Bagaimana Semen Ini Dibuat?
Bahan dasarnya cukup umum: batu kapur, gipsum, alumina, dan silika. Setelah dibentuk menjadi butiran, dipanaskan, lalu digiling, campuran ini kemudian direaksikan dengan air. Proses ini memicu pembentukan kristal ettringite dan gel. Untuk menambah kemampuan pantulan cahaya, para peneliti menggunakan cetakan dan gelembung udara yang membentuk mikrokavitasi di permukaan semen. Dari sini, kristal tumbuh dan membentuk pola yang membantu menyebarkan cahaya.

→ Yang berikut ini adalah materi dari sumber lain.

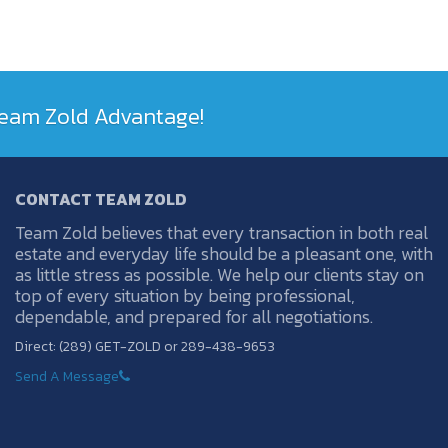
 Team Zold Advantage!
CONTACT TEAM ZOLD
Team Zold believes that every transaction in both real
estate and everyday life should be a pleasant one, with
as little stress as possible. We help our clients stay on
top of every situation by being professional,
dependable, and prepared for all negotiations.
Direct: (289) GET-ZOLD or 289-438-9653
Send A Message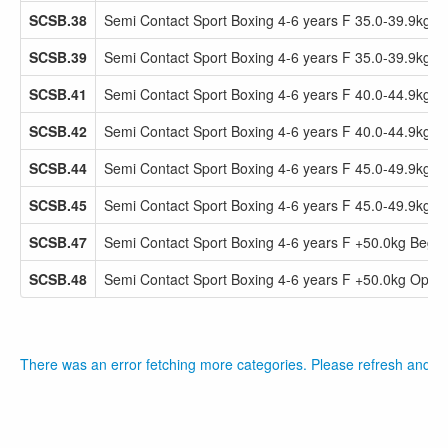
SCSB.38
Semi Contact Sport Boxing 4-6 years F 35.0-39.9kg 
SCSB.39
Semi Contact Sport Boxing 4-6 years F 35.0-39.9kg 
SCSB.41
Semi Contact Sport Boxing 4-6 years F 40.0-44.9kg 
SCSB.42
Semi Contact Sport Boxing 4-6 years F 40.0-44.9kg 
SCSB.44
Semi Contact Sport Boxing 4-6 years F 45.0-49.9kg 
SCSB.45
Semi Contact Sport Boxing 4-6 years F 45.0-49.9kg 
SCSB.47
Semi Contact Sport Boxing 4-6 years F +50.0kg Beg
SCSB.48
Semi Contact Sport Boxing 4-6 years F +50.0kg Open
There was an error fetching more categories. Please refresh and tr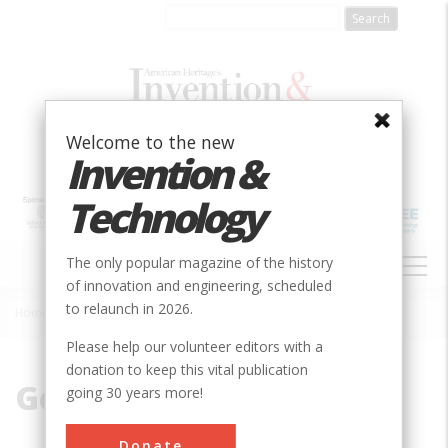
Skip
to
main
content
Welcome to the new
Invention &
Technology
MAIN
The only popular magazine of the history
NAVIGATION
of innovation and engineering, scheduled
to relaunch in 2026.
Home
»
German Immigrant
Breadcrumb
Please help our volunteer editors with a
donation to keep this vital publication
German Immigrant
going 30 years more!
Donate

Semen inovatif ini diuji di atap Purdue University. Hasilnya mencengangkan:
- Lebih dingin 5,4°C dari suhu udara sekitar
- 26°C lebih sejuk dibanding semen Portland biasa
Artinya, semen ini tidak lagi menjadi “penjebak panas.” Bahkan, di malam hari pun material ini tetap melepaskan panas ke langit. Pendinginan terjadi siang dan malam.
Kuat dan Tahan Lama
Tak hanya sejuk, semen ini juga kuat. Uji tekan menunjukkan kekuatan di atas 100 MPa, melampaui banyak campuran konvensional. Ia tahan goresan, tidak rusak oleh siklus beku-cair, dan bertahan dalam cairan korosif. Setelah setahun terkena cuaca luar dan sinar UV, kemampuan reflektifnya nyaris tidak berkurang.
Lebih Cerah dan Berwarna
Semen umumnya identik dengan warna abu-abu. Namun, inovasi ini menghadirkan variasi menarik. Dengan menambahkan pewarna fosfor, tim menciptakan semen kuning, hijau, dan merah—tanpa mengurangi daya pantul. Bahkan dengan warna, semen ini masih mampu memantulkan 90% cahaya matahari. Ini berarti arsitek dan perencana kota punya lebih banyak opsi desain untuk menciptakan kota yang cerah dan estetis.
Ramah Lingkungan dan Berkontribusi pada Netral Karbon
Produksi semen ini juga ramah lingkungan. Proses pembuatannya dilakukan pada suhu lebih rendah, sehingga emisi berkurang sekitar 25% dibanding semen Portland. Studi siklus hidup menunjukkan bahwa satu ton semen ini dapat mengurangi hingga 2.867 kg CO2 sepanjang 70 tahun pemakaian. Bahkan, kota-kota panas seperti Niamey dan Mumbai berpotensi mencapai target netral karbon lebih cepat dengan penggunaan material ini.
Dampak bagi Kota Kita
Meski potensi besar, para ahli mengingatkan agar tidak berlebihan. Oscar Brousse dari University College London menegaskan: “Jika permukaan 5°C lebih dingin, bukan berarti suhu udara akan turun 5°C. Dampaknya bisa terbatas secara lokal.” Meski begitu, kontribusi semen ini terhadap pengurangan permintaan energi dan perpanjangan umur bangunan jelas signifikan. Jika diproduksi secara massal, teknologi ini bisa membantu mendinginkan lingkungan perkotaan tanpa menyalakan satu pun saklar.